Task description → Output the lines of the records below exactly, beginning at their first line and ending at the line with "possibilità e, soprattutto, sull’indicazione"; include no pictures.

Data excerpts →
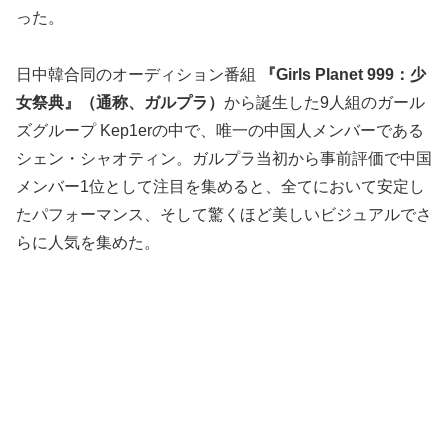
った。
日中韓合同のオーディション番組
『Girls Planet 999：少
女祭典』（通称、ガルプラ）
から誕生した9人組のガール
ズグループ Kep1erの中で、唯一の中国人メンバーである
シェン・シャオティン。ガルプラ当初から事前評価で中国
メンバー1位として注目を集めると、全てにおいて安定し
たパフォーマンス、そして驚くほど美しいビジュアルでさ
らに人気を集めた。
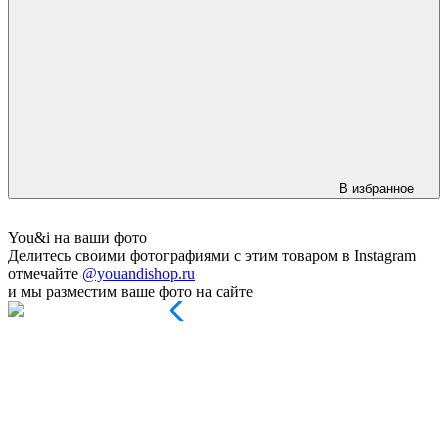
В избранное
You&i на ваши фото
Делитесь своими фотографиями с этим товаром в Instagram
отмечайте
@youandishop.ru
и мы разместим ваше фото на сайте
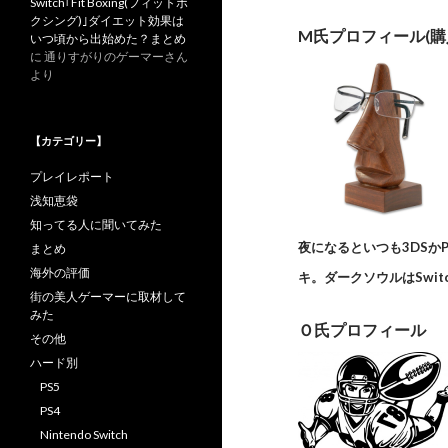
Switch｢Fit Boxing(フィットボ
クシング)｣ダイエット効果は
M氏プロフィール(購
いつ頃から出始めた？まとめ
に
通りすがりのゲーマーさん
より
【カテゴリー】
プレイレポート
浅知恵袋
知ってる人に聞いてみた
夜になるといつも3DSかP
まとめ
海外の評価
キ。ダークソウルはSwi
街の美人ゲーマーに取材して
みた
Ｏ氏プロフィール
その他
ハード別
PS5
PS4
Nintendo Switch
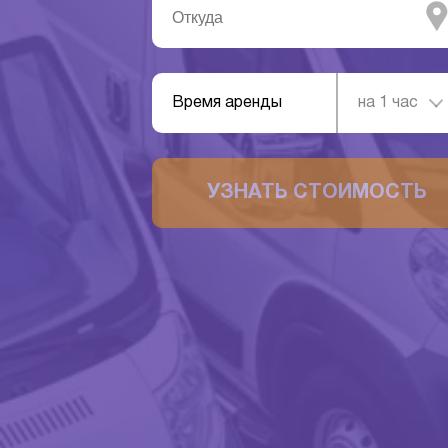
Время аренды
на 1 час
УЗНАТЬ СТОИМОСТЬ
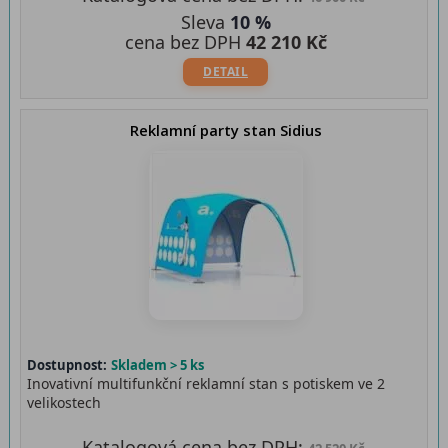
Sleva
10 %
cena bez DPH
42 210 Kč
DETAIL
Reklamní party stan Sidius
Dostupnost:
Skladem > 5 ks
Inovativní multifunkční reklamní stan s potiskem ve 2
velikostech
Katalogová cena bez DPH:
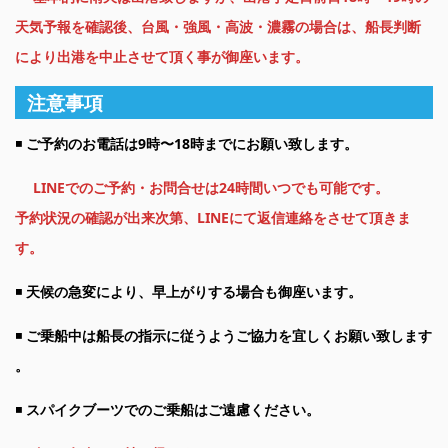
天気予報を確認後、台風・強風・高波・濃霧の場
合は、船長判断
により出港を中止させて頂く事が御座います。
注意事項
◾️
ご予約のお電話は9時〜18時までにお願い致します。
LINEでのご予約・お問合せは24時間いつでも可能です。
予約状況の確認が出来次第、LINEにて返信連絡をさせて頂きま
す。
◾️
天候の急変により、早上がりする場合も御座います。
◾️
ご乗船中は船長の指示に従うようご協力を宜しくお願い致します
。
◾️
スパイクブーツでのご乗船はご遠慮ください。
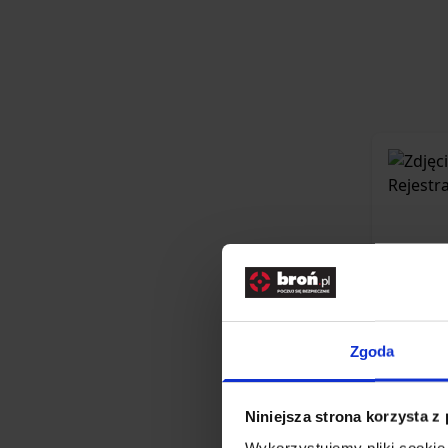
Zgoda
Kam
Niniejsza strona korzysta z
Wykorzystujemy pliki cookie 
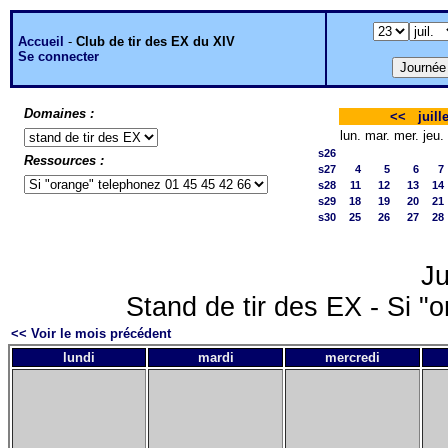
Accueil
-
Club de tir des EX du XIV
Se connecter
Domaines :
<<
juill
lun.
mar.
mer.
jeu.
s26
Ressources :
s27
4
5
6
7
s28
11
12
13
14
s29
18
19
20
21
s30
25
26
27
28
Ju
Stand de tir des EX - Si "
<< Voir le mois précédent
lundi
mardi
mercredi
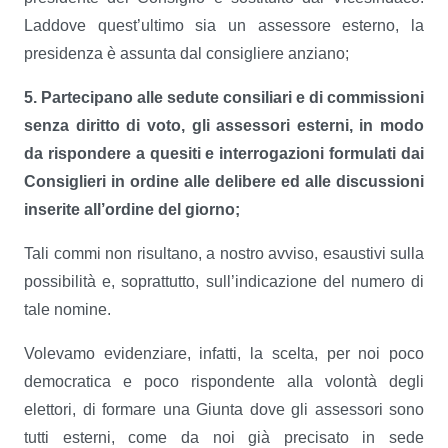
Laddove quest’ultimo sia un assessore esterno, la
presidenza è assunta dal consigliere anziano;
5. Partecipano alle sedute consiliari e di commissioni
senza diritto di voto, gli assessori esterni, in modo
da rispondere a quesiti e interrogazioni formulati dai
Consiglieri in ordine alle delibere ed alle discussioni
inserite all’ordine del giorno;
Tali commi non risultano, a nostro avviso, esaustivi sulla
possibilità e, soprattutto, sull’indicazione del numero di
tale nomine.
Volevamo evidenziare, infatti, la scelta, per noi poco
democratica e poco rispondente alla volontà degli
elettori, di formare una Giunta dove gli assessori sono
tutti esterni, come da noi già precisato in sede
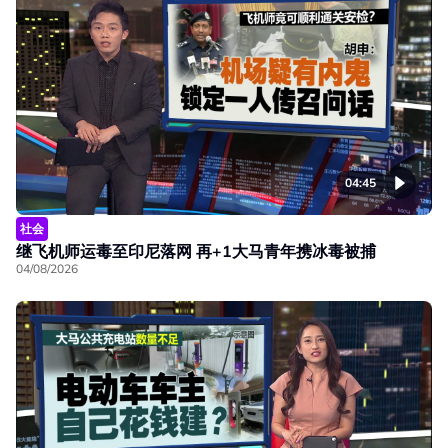
04:45
社会
继飞机师运毒至印尼落网 再+1大马青年携冰毒被捕
04/08/2026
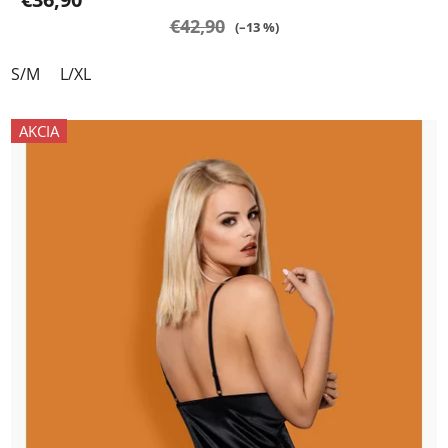
€42,90
(–13 %)
S/M
L/XL
AKCIA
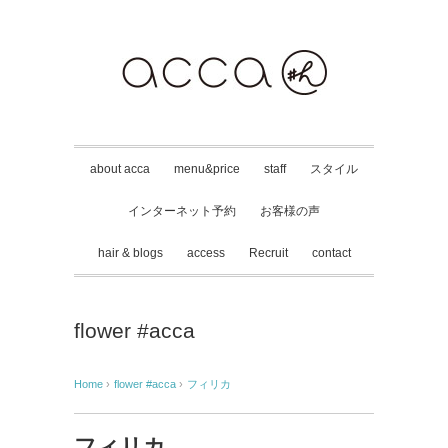
about acca
menu&price
staff
スタイル
インターネット予約
お客様の声
hair & blogs
access
Recruit
contact
flower #acca
Home
›
flower #acca
›
フィリカ
フィリカ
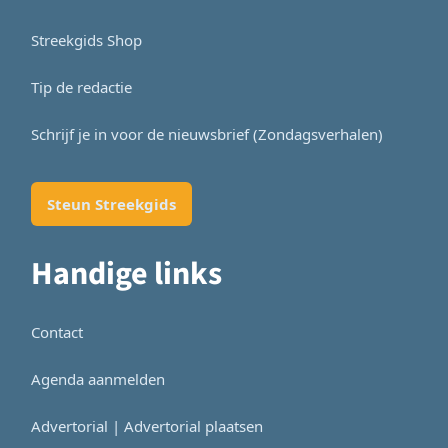
Streekgids Shop
Tip de redactie
Schrijf je in voor de nieuwsbrief (Zondagsverhalen)
Steun Streekgids
Handige links
Contact
Agenda aanmelden
Advertorial | Advertorial plaatsen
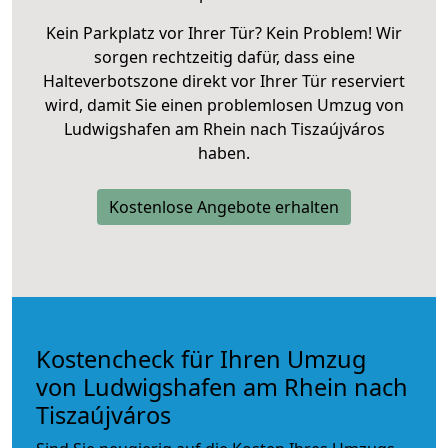
Kein Parkplatz vor Ihrer Tür? Kein Problem! Wir
sorgen rechtzeitig dafür, dass eine
Halteverbotszone direkt vor Ihrer Tür reserviert
wird, damit Sie einen problemlosen Umzug von
Ludwigshafen am Rhein nach Tiszaújváros
haben.
Kostenlose Angebote erhalten
Kostencheck für Ihren Umzug
von Ludwigshafen am Rhein nach
Tiszaújváros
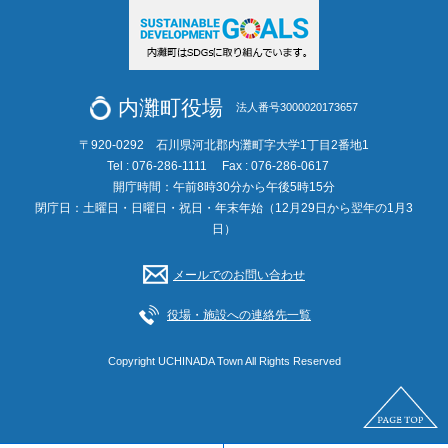
内灘町役場
法人番号3000020173657
〒920-0292 石川県河北郡内灘町字大学1丁目2番地1
Tel : 076-286-1111
Fax : 076-286-0617
開庁時間：午前8時30分から午後5時15分
閉庁日：土曜日・日曜日・祝日・年末年始（12月29日から翌年の1月3
日）
メールでのお問い合わせ
役場・施設への連絡先一覧
Copyright UCHINADA Town All Rights Reserved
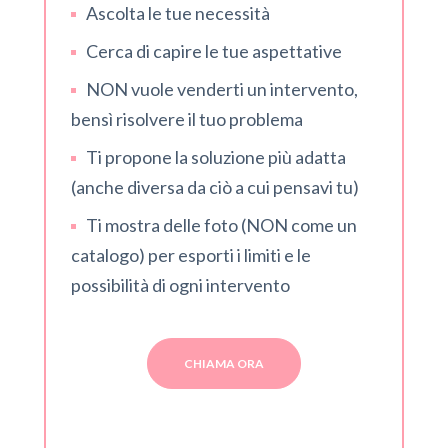
Ascolta le tue necessità
Cerca di capire le tue aspettative
NON vuole venderti un intervento,
bensì risolvere il tuo problema
Ti propone la soluzione più adatta
(anche diversa da ciò a cui pensavi tu)
Ti mostra delle foto (NON come un
catalogo) per esporti i limiti e le
possibilità di ogni intervento
CHIAMA ORA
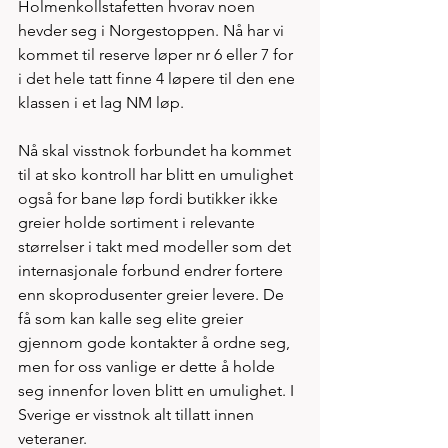
Holmenkollstafetten hvorav noen 
hevder seg i Norgestoppen. Nå har vi 
kommet til reserve løper nr 6 eller 7 for 
i det hele tatt finne 4 løpere til den ene 
klassen i et lag NM løp.  
Nå skal visstnok forbundet ha kommet 
til at sko kontroll har blitt en umulighet 
også for bane løp fordi butikker ikke 
greier holde sortiment i relevante 
størrelser i takt med modeller som det 
internasjonale forbund endrer fortere 
enn skoprodusenter greier levere. De 
få som kan kalle seg elite greier 
gjennom gode kontakter å ordne seg, 
men for oss vanlige er dette å holde 
seg innenfor loven blitt en umulighet. I 
Sverige er visstnok alt tillatt innen 
veteraner. 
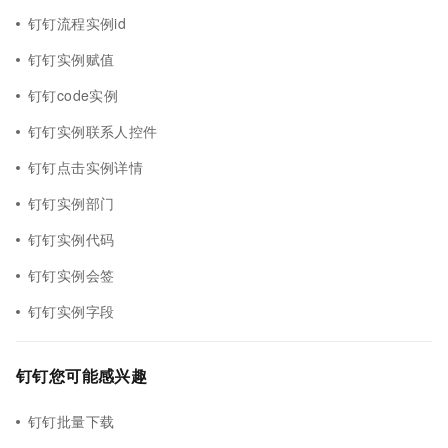
钉钉流程实例id
钉钉实例赋值
钉钉code实例
钉钉实例联系人控件
钉钉点击实例详情
钉钉实例部门
钉钉实例代码
钉钉实例会签
钉钉实例字段
钉钉您可能感兴趣
钉钉批量下载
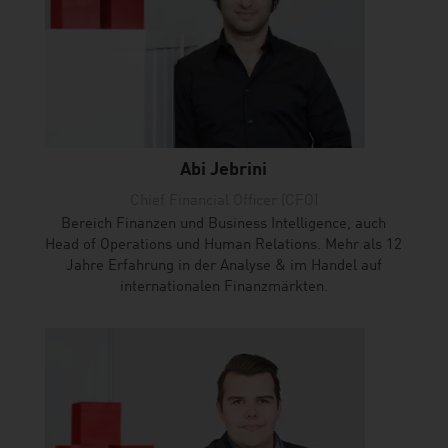
Abi Jebrini
Chief Financial Officer (CFO)
Bereich Finanzen und Business Intelligence, auch
Head of Operations und Human Relations. Mehr als 12
Jahre Erfahrung in der Analyse & im Handel auf
internationalen Finanzmärkten.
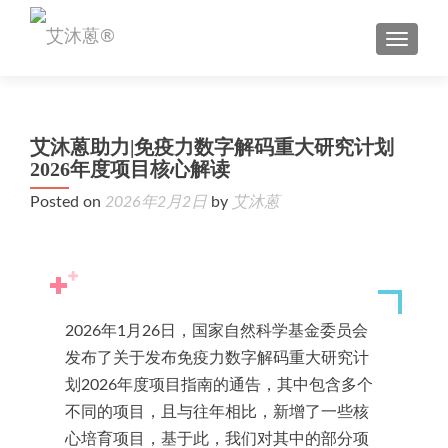
TOGGL
艾沐蒽助力|免疫力数字解码重大研究计划
2026年度项目核心解读
Posted on
2026年2月2日
by
艾沐蒽
2026年1月26日，国家自然科学基金委员会
发布了关于发布免疫力数字解码重大研究计
划2026年度项目指南的通告，
其中包含多个
不同的项目，且与往年相比，新增了一些核
心培育项目，基于此，我们对其中的部分项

Written answer →
った。
日中韓合同のオーディション番組
『Girls Planet 999：少
女祭典』（通称、ガルプラ）
から誕生した9人組のガール
ズグループ Kep1erの中で、唯一の中国人メンバーである
シェン・シャオティン。ガルプラ当初から事前評価で中国
メンバー1位として注目を集めると、全てにおいて安定し
たパフォーマンス、そして驚くほど美しいビジュアルでさ
らに人気を集めた。
В избранное
You&i на ваши фото
Делитесь своими фотографиями с этим товаром в Instagram
отмечайте
@youandishop.ru
и мы разместим ваше фото на сайте
Switch｢Fit Boxing(フィットボ
クシング)｣ダイエット効果は
M氏プロフィール(購
いつ頃から出始めた？まとめ
に
通りすがりのゲーマーさん
より
【カテゴリー】
プレイレポート
浅知恵袋
知ってる人に聞いてみた
夜になるといつも3DSかP
まとめ
海外の評価
キ。ダークソウルはSwi
街の美人ゲーマーに取材して
みた
Ｏ氏プロフィール
その他
ハード別
PS5
PS4
Nintendo Switch
Время аренды
на 1 час
УЗНАТЬ СТОИМОСТЬ
Sleva
10 %
cena bez DPH
42 210 Kč
DETAIL
Reklamní party stan Sidius
Dostupnost:
Skladem > 5 ks
Inovativní multifunkční reklamní stan s potiskem ve 2
velikostech
Katalogová cena bez DPH:
天気予報を確認後、台風・強風・高波・濃霧の場
合は、船長判断
により出港を中止させて頂く事が御座います。
注意事項
◾️
ご予約のお電話は9時〜18時までにお願い致します。
LINEでのご予約・お問合せは24時間いつでも可能です。
予約状況の確認が出来次第、LINEにて返信連絡をさせて頂きま
す。
◾️
天候の急変により、早上がりする場合も御座います。
◾️
ご乗船中は船長の指示に従うようご協力を宜しくお願い致します
。
◾️
スパイクブーツでのご乗船はご遠慮ください。
Zgoda
Kam
Niniejsza strona korzysta z
Wykorzystujemy pliki cookie 
Accueil
-
Club de tir des EX du XIV
Se connecter
Domaines :
<<
juill
lun.
mar.
mer.
jeu.
s26
Ressources :
s27
4
5
6
7
s28
11
12
13
14
s29
18
19
20
21
s30
25
26
27
28
Ju
Stand de tir des EX - Si "
<< Voir le mois précédent
lundi
mardi
mercredi
Laddove quest’ultimo sia un assessore esterno, la
presidenza è assunta dal consigliere anziano;
5. Partecipano alle sedute consiliari e di commissioni
senza diritto di voto, gli assessori esterni, in modo
da rispondere a quesiti e interrogazioni formulati dai
Consiglieri in ordine alle delibere ed alle discussioni
inserite all’ordine del giorno;
Tali commi non risultano, a nostro avviso, esaustivi sulla
possibilità e, soprattutto, sull’indicazione del numero di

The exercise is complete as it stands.